• **Supplied records**:

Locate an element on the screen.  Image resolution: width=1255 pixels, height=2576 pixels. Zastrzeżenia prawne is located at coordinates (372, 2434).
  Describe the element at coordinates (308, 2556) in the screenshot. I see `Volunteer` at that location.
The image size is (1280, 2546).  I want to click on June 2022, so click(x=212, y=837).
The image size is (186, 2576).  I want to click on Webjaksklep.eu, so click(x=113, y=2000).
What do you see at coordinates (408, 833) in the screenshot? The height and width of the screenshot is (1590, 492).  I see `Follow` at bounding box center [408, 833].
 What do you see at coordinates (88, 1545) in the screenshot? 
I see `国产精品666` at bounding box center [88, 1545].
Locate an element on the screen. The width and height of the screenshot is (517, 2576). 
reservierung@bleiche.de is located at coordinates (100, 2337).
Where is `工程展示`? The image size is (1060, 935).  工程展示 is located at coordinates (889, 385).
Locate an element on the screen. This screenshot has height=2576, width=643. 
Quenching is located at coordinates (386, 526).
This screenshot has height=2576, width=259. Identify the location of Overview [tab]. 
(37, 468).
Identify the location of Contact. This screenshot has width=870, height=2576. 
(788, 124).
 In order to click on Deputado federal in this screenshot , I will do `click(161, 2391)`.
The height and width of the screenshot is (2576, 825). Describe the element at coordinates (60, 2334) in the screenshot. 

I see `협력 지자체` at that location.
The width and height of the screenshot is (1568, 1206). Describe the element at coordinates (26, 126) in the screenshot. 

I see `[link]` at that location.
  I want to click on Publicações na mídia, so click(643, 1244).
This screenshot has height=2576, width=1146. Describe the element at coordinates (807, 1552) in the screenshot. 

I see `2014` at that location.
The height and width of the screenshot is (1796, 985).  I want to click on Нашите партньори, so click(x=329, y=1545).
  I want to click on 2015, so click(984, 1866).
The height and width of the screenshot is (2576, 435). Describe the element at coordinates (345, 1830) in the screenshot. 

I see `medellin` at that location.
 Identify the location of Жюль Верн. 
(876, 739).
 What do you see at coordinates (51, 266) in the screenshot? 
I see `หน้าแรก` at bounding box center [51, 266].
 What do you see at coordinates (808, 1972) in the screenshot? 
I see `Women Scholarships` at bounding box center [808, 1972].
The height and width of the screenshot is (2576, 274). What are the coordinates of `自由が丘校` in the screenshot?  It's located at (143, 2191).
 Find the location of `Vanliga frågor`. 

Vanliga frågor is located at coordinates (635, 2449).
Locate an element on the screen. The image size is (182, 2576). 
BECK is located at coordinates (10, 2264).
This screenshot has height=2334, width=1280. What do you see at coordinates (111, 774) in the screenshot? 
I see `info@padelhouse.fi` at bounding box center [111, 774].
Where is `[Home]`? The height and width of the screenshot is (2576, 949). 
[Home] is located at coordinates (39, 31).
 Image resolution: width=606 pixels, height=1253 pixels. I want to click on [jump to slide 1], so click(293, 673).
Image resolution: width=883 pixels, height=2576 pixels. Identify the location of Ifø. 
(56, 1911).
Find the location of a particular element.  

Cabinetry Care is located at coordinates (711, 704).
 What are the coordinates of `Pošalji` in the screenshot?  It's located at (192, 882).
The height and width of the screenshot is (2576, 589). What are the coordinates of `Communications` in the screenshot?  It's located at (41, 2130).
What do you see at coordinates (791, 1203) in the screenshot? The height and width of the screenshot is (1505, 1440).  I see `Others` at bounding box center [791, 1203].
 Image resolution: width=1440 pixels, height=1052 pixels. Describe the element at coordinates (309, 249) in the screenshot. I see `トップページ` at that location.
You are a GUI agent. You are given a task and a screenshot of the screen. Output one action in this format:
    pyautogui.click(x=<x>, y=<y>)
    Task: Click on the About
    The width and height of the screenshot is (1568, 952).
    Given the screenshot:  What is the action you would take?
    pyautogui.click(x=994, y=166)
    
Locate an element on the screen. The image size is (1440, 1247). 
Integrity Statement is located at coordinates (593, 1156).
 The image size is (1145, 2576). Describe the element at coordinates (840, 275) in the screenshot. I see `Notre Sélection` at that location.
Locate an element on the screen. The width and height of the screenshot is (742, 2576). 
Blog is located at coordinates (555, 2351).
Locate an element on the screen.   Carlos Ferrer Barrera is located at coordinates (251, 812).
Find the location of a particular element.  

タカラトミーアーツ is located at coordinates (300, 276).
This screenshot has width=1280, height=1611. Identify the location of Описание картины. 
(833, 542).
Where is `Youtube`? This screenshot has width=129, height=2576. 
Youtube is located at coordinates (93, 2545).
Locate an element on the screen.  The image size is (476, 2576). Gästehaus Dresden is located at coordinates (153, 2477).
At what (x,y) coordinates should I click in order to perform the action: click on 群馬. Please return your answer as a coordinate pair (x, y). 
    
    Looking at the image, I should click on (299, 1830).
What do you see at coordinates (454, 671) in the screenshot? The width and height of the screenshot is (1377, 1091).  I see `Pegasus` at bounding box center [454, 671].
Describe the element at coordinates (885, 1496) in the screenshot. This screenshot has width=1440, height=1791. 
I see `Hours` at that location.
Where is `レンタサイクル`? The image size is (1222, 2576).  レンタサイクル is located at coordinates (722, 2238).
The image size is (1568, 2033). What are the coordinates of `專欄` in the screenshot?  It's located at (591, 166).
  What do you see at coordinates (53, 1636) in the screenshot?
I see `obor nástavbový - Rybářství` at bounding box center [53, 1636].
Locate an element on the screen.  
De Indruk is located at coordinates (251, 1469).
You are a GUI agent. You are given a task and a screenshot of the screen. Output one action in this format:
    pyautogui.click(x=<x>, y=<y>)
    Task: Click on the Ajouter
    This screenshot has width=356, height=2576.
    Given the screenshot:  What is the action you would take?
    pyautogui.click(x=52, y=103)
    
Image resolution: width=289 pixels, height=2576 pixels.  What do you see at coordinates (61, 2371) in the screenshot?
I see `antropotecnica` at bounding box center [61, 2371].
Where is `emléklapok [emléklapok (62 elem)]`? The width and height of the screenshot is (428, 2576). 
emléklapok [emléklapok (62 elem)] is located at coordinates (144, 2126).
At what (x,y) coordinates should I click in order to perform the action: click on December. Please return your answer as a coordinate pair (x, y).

• **Required work**: The answer must be the complete listing, repeated exactly.

• **Task result**:
Locate an element on the screen.  Image resolution: width=1255 pixels, height=2576 pixels. Zastrzeżenia prawne is located at coordinates (372, 2434).
  Describe the element at coordinates (308, 2556) in the screenshot. I see `Volunteer` at that location.
The image size is (1280, 2546).  I want to click on June 2022, so click(x=212, y=837).
The image size is (186, 2576).  I want to click on Webjaksklep.eu, so click(x=113, y=2000).
What do you see at coordinates (408, 833) in the screenshot? The height and width of the screenshot is (1590, 492).  I see `Follow` at bounding box center [408, 833].
 What do you see at coordinates (88, 1545) in the screenshot? 
I see `国产精品666` at bounding box center [88, 1545].
Locate an element on the screen. The width and height of the screenshot is (517, 2576). 
reservierung@bleiche.de is located at coordinates (100, 2337).
Where is `工程展示`? The image size is (1060, 935).  工程展示 is located at coordinates (889, 385).
Locate an element on the screen. This screenshot has height=2576, width=643. 
Quenching is located at coordinates (386, 526).
This screenshot has height=2576, width=259. Identify the location of Overview [tab]. 
(37, 468).
Identify the location of Contact. This screenshot has width=870, height=2576. 
(788, 124).
 In order to click on Deputado federal in this screenshot , I will do `click(161, 2391)`.
The height and width of the screenshot is (2576, 825). Describe the element at coordinates (60, 2334) in the screenshot. 

I see `협력 지자체` at that location.
The width and height of the screenshot is (1568, 1206). Describe the element at coordinates (26, 126) in the screenshot. 

I see `[link]` at that location.
  I want to click on Publicações na mídia, so click(643, 1244).
This screenshot has height=2576, width=1146. Describe the element at coordinates (807, 1552) in the screenshot. 

I see `2014` at that location.
The height and width of the screenshot is (1796, 985).  I want to click on Нашите партньори, so click(x=329, y=1545).
  I want to click on 2015, so click(984, 1866).
The height and width of the screenshot is (2576, 435). Describe the element at coordinates (345, 1830) in the screenshot. 

I see `medellin` at that location.
 Identify the location of Жюль Верн. 
(876, 739).
 What do you see at coordinates (51, 266) in the screenshot? 
I see `หน้าแรก` at bounding box center [51, 266].
 What do you see at coordinates (808, 1972) in the screenshot? 
I see `Women Scholarships` at bounding box center [808, 1972].
The height and width of the screenshot is (2576, 274). What are the coordinates of `自由が丘校` in the screenshot?  It's located at (143, 2191).
 Find the location of `Vanliga frågor`. 

Vanliga frågor is located at coordinates (635, 2449).
Locate an element on the screen. The image size is (182, 2576). 
BECK is located at coordinates (10, 2264).
This screenshot has height=2334, width=1280. What do you see at coordinates (111, 774) in the screenshot? 
I see `info@padelhouse.fi` at bounding box center [111, 774].
Where is `[Home]`? The height and width of the screenshot is (2576, 949). 
[Home] is located at coordinates (39, 31).
 Image resolution: width=606 pixels, height=1253 pixels. I want to click on [jump to slide 1], so click(293, 673).
Image resolution: width=883 pixels, height=2576 pixels. Identify the location of Ifø. 
(56, 1911).
Find the location of a particular element.  

Cabinetry Care is located at coordinates (711, 704).
 What are the coordinates of `Pošalji` in the screenshot?  It's located at (192, 882).
The height and width of the screenshot is (2576, 589). What are the coordinates of `Communications` in the screenshot?  It's located at (41, 2130).
What do you see at coordinates (791, 1203) in the screenshot? The height and width of the screenshot is (1505, 1440).  I see `Others` at bounding box center [791, 1203].
 Image resolution: width=1440 pixels, height=1052 pixels. Describe the element at coordinates (309, 249) in the screenshot. I see `トップページ` at that location.
You are a GUI agent. You are given a task and a screenshot of the screen. Output one action in this format:
    pyautogui.click(x=<x>, y=<y>)
    Task: Click on the About
    The width and height of the screenshot is (1568, 952).
    Given the screenshot:  What is the action you would take?
    pyautogui.click(x=994, y=166)
    
Locate an element on the screen. The image size is (1440, 1247). 
Integrity Statement is located at coordinates (593, 1156).
 The image size is (1145, 2576). Describe the element at coordinates (840, 275) in the screenshot. I see `Notre Sélection` at that location.
Locate an element on the screen. The width and height of the screenshot is (742, 2576). 
Blog is located at coordinates (555, 2351).
Locate an element on the screen.   Carlos Ferrer Barrera is located at coordinates (251, 812).
Find the location of a particular element.  

タカラトミーアーツ is located at coordinates (300, 276).
This screenshot has width=1280, height=1611. Identify the location of Описание картины. 
(833, 542).
Where is `Youtube`? This screenshot has width=129, height=2576. 
Youtube is located at coordinates (93, 2545).
Locate an element on the screen.  The image size is (476, 2576). Gästehaus Dresden is located at coordinates (153, 2477).
At what (x,y) coordinates should I click in order to perform the action: click on 群馬. Please return your answer as a coordinate pair (x, y). 
    
    Looking at the image, I should click on (299, 1830).
What do you see at coordinates (454, 671) in the screenshot? The width and height of the screenshot is (1377, 1091).  I see `Pegasus` at bounding box center [454, 671].
Describe the element at coordinates (885, 1496) in the screenshot. This screenshot has width=1440, height=1791. 
I see `Hours` at that location.
Where is `レンタサイクル`? The image size is (1222, 2576).  レンタサイクル is located at coordinates (722, 2238).
The image size is (1568, 2033). What are the coordinates of `專欄` in the screenshot?  It's located at (591, 166).
  What do you see at coordinates (53, 1636) in the screenshot?
I see `obor nástavbový - Rybářství` at bounding box center [53, 1636].
Locate an element on the screen.  
De Indruk is located at coordinates (251, 1469).
You are a GUI agent. You are given a task and a screenshot of the screen. Output one action in this format:
    pyautogui.click(x=<x>, y=<y>)
    Task: Click on the Ajouter
    This screenshot has width=356, height=2576.
    Given the screenshot:  What is the action you would take?
    pyautogui.click(x=52, y=103)
    
Image resolution: width=289 pixels, height=2576 pixels.  What do you see at coordinates (61, 2371) in the screenshot?
I see `antropotecnica` at bounding box center [61, 2371].
Where is `emléklapok [emléklapok (62 elem)]`? The width and height of the screenshot is (428, 2576). 
emléklapok [emléklapok (62 elem)] is located at coordinates (144, 2126).
At what (x,y) coordinates should I click in order to perform the action: click on December. Please return your answer as a coordinate pair (x, y).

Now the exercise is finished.